Another big reason for the push to use artificial intelligence for service monitoring is that the mountain of data that networks are currently processing is going to get significantly larger. In the coming years, the continued rollout of 5G, a steady increase in the production of self-driving cars, more video-based applications, and the proliferation of IoT devices will produce higher data streams that will tax CSP networks.
Many CSPs struggle with alert fatigue, a flurry of false-positive alerts that drained resources. When used properly, AI can speed time to detection and remediation for network service issues by correlating events and reducing false-positive alerts. For AI-based service monitoring to create meaningful alerts, it must identify relationships between metrics and the events that impact how they behave.
For example, AI might connect site downtime to maintenance. Typically, this is difficult for CSPs because the information about each event is siloed, and responsibility belongs to different departments within the organization. Quickly finding and correlating cross-siloed anomalies before they impact the customer experience is a difficult task for most organizations.
Correlating anomalies to the events that influence them is a must for root cause analysis. Without a strong AI correlation engine, a flood of false alerts could spur a lot of unnecessary truck rolls and losses in revenue. One CSP using AI went from 54,000 alerts per day to around 30 alerts per day by moving to an AI-based solution, and they were able to shorten the time from alert to resolution by as much as 60 hours.Correlating anomalies across silos can also reduce customer churn. As we emerge into a post-pandemic world, and business travelers and vacationers leave their home countries, roaming becomes an issue for networks. Subscribers across the globe rely on their phones and roaming services when they travel. Any degradation in phone service is difficult for subscribers because without the phone, it's hard for them to contact their CSP. AI can detect roaming issues before they lead to customer churn. For example, an anomalous drop in data volume from different inbound roamers (from multiple countries) might be due to a drop in the DNS success rate. Quick detection and resolution of the issue would minimize the impact on subscribers.
Zero touch remains the Holy Grail for CSPs. The emergence of 5G and edge computing technologies will enable CSPs to offer more services, further enhancing the customer experience. But the rise of this digital transformation comes at a cost. Networks and network services are becoming more complex. CSPs cannot afford a misstep. Customers don't care about complexity; they care about services and lack of downtime. Machine learning will help CSPs move from simply reactively monitoring multifaceted networks to remediation.

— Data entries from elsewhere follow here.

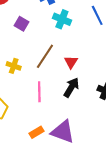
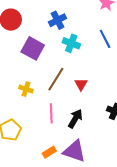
purple square: (22, 24) -> (33, 48), size x1.6
black arrow: (71, 87) -> (75, 119), moved

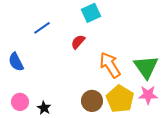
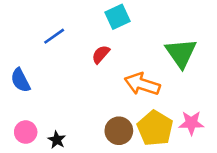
orange arrow: (110, 65) -> (142, 84), turned -40
green triangle: (146, 67) -> (181, 53), moved

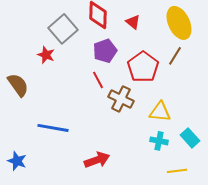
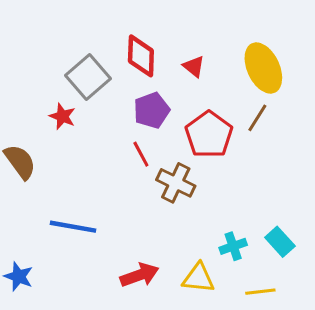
yellow triangle: (160, 112) -> (198, 278), moved
cyan cross: (159, 141) -> (233, 246), turned -30

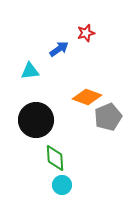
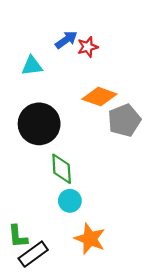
red star: (86, 33) -> (88, 47), moved

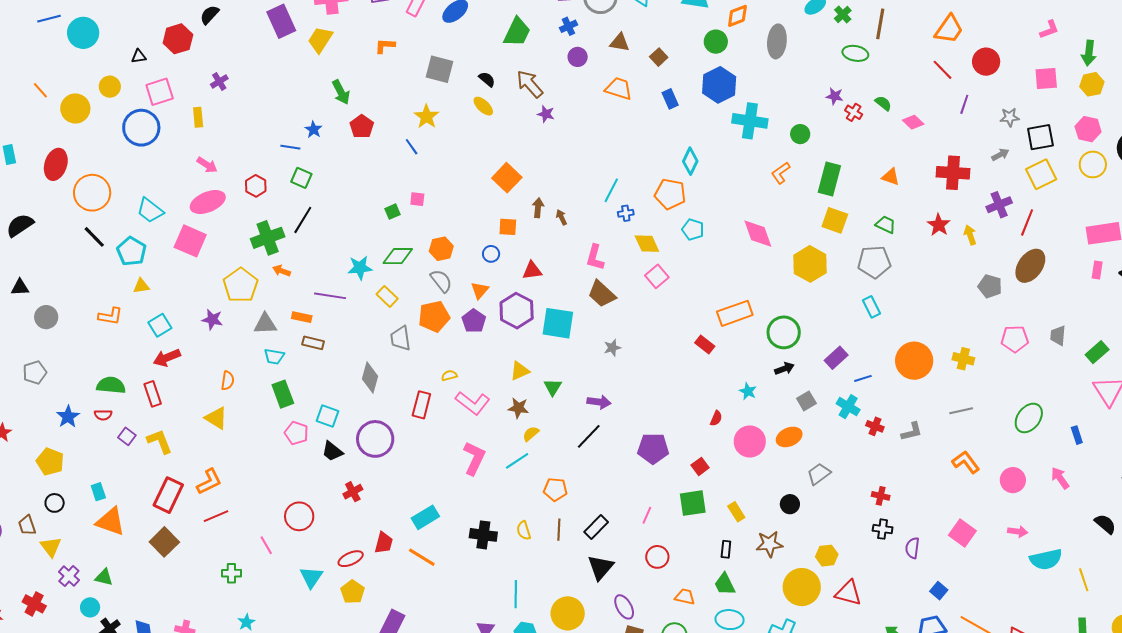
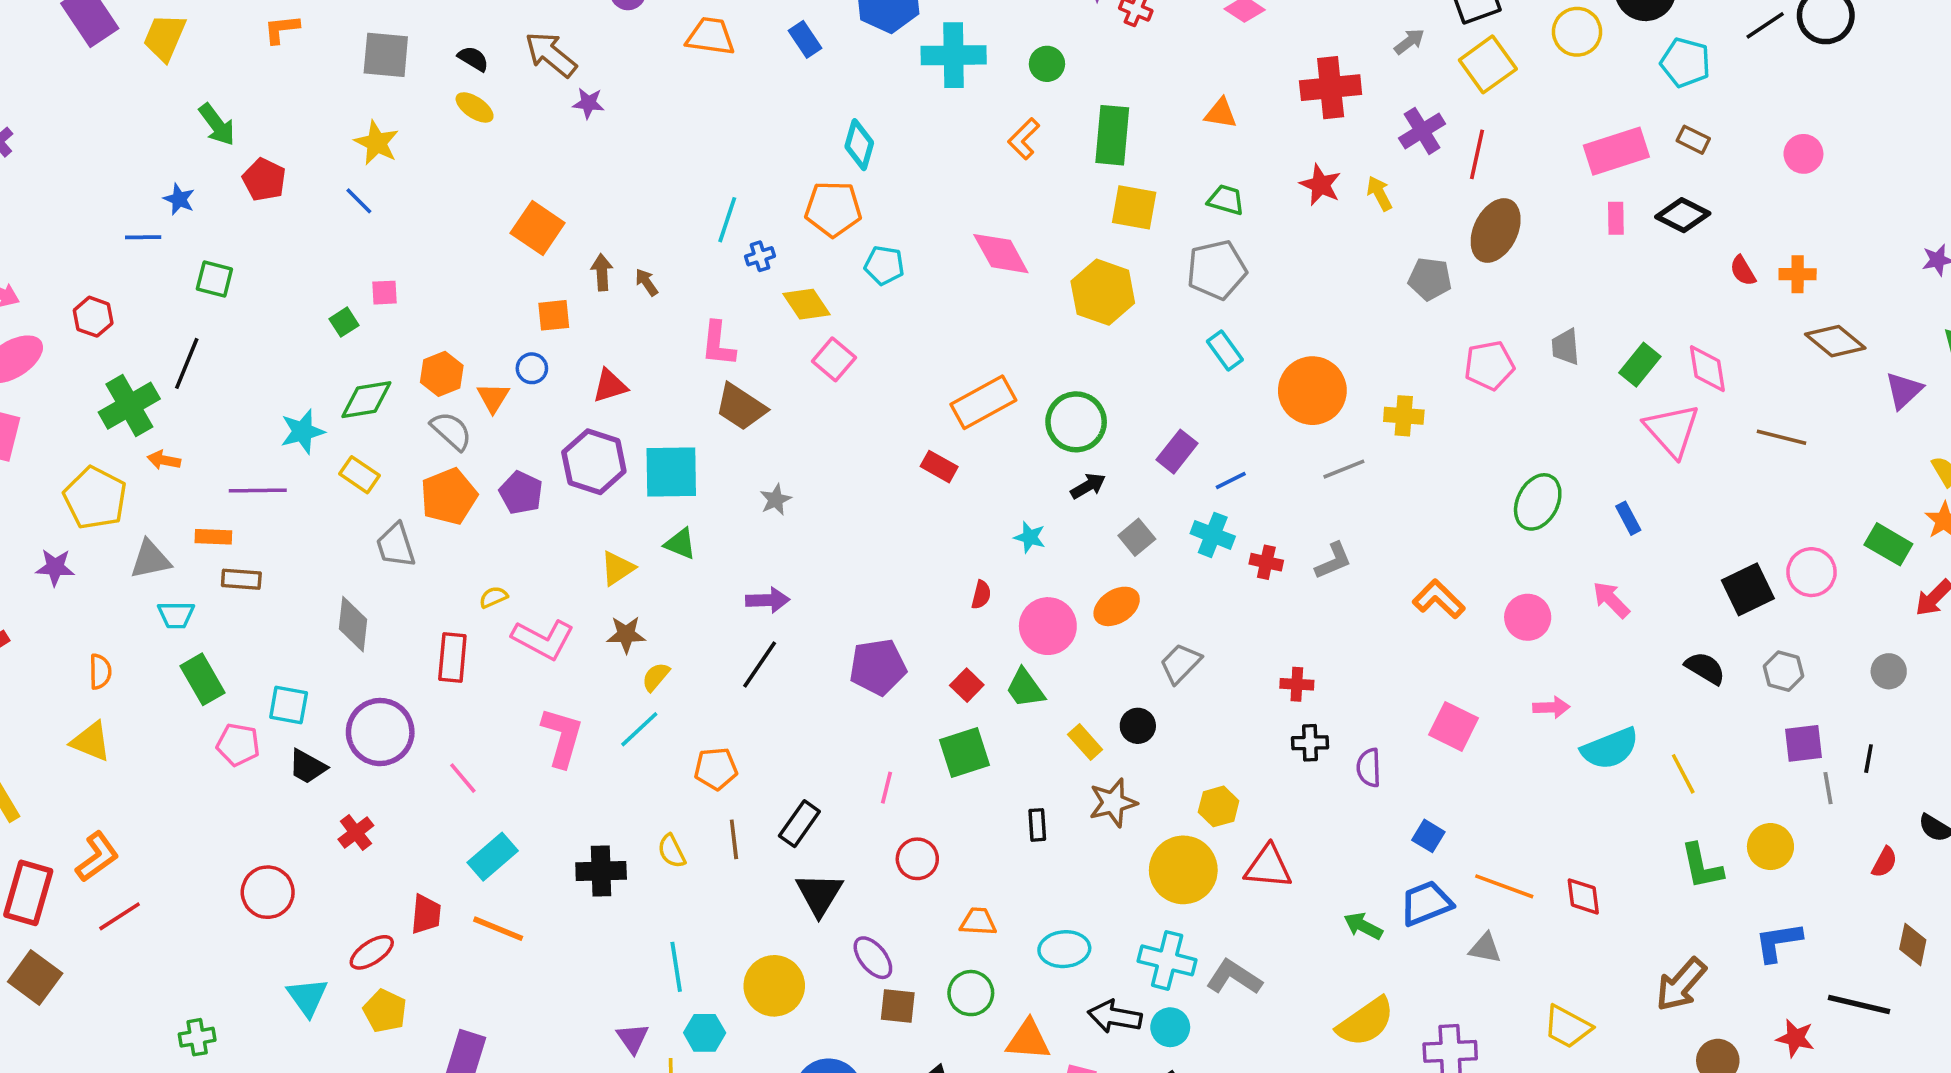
green square: (301, 178) -> (214, 279), moved
orange triangle: (480, 290) -> (493, 398), moved
orange circle: (914, 361) -> (1312, 391), moved
green triangle: (553, 387) -> (680, 544), moved, turned -30
gray line: (961, 411) -> (1344, 469), moved
yellow rectangle: (736, 512) -> (1085, 742), moved
pink line: (266, 545) -> (463, 778), moved
green cross: (231, 573) -> (197, 1037), moved
green trapezoid: (725, 584) -> (1025, 688), moved

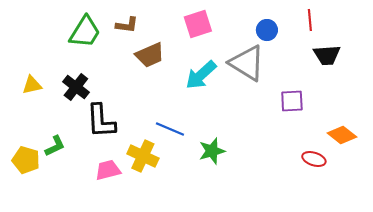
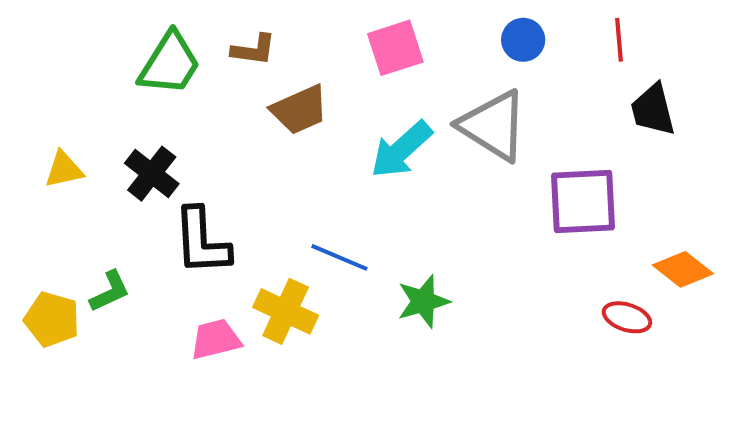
blue circle: (267, 30) -> (523, 40), moved
black trapezoid: (327, 55) -> (653, 110), turned 80
purple square: (292, 101) -> (583, 202), size x1.5

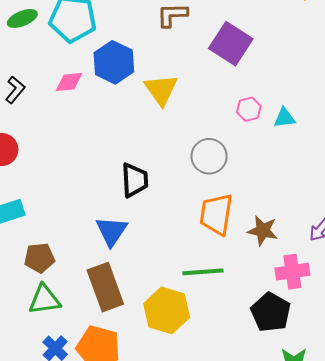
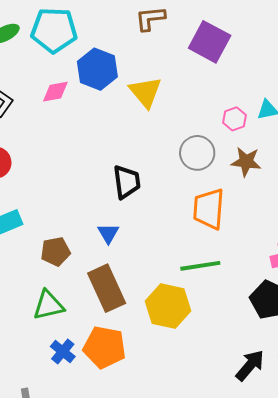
pink hexagon: (249, 109) -> (234, 119), moved
blue triangle: (112, 231) -> (108, 233), size x0.7
brown star: (263, 231) -> (246, 162), moved
brown pentagon: (39, 258) -> (55, 251), moved

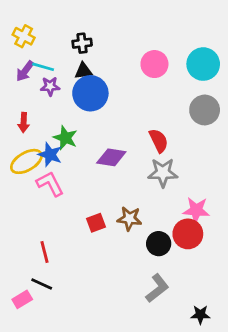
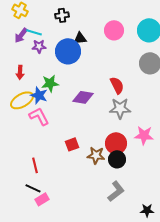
black triangle: (83, 71) -> (80, 38), moved
green star: (65, 138) -> (50, 83), turned -30
brown star: (129, 219) -> (96, 155), moved
red circle: (188, 234) -> (116, 143), moved
pink rectangle: (22, 299) -> (42, 199), moved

Here's how this process will work. The first step is anomaly detection, which is already in place, as CSPs use business monitoring to measure service levels. Correlation and root cause analysis enable CSPs to use ML to correlate events in real time across billions of metrics. The advances in ML have enabled CSPs to correlate different events across multiple technologies and multiple vendors, speeding time to remediation for teams. Autonomous remediation is the final step to zero touch. Currently, the automated closed-loop process can be observed in low-level tasks such as automating “bounce the server” or “open a ticket” types of scripts. but humans still must be involved to engineer a fix for the issue.
Today, the technology road map is in place to combine all three phases in the process. Looking ahead, an ML-based system will perform the anomaly detection and root cause analysis, our current state and, based on previous events, suggest and then execute an action. This will be done without human interaction. Completing the closed-loop process, ML-based systems will fine-tune their remediation efforts based on previous zero-touch activities.
Deployed as an intelligent brain on top of existing architectures, autonomous monitoring tools provide early visibility of network issues that could lead to service disruptions. When set up correctly, they can detect and remediate problems before they impact the customer experience.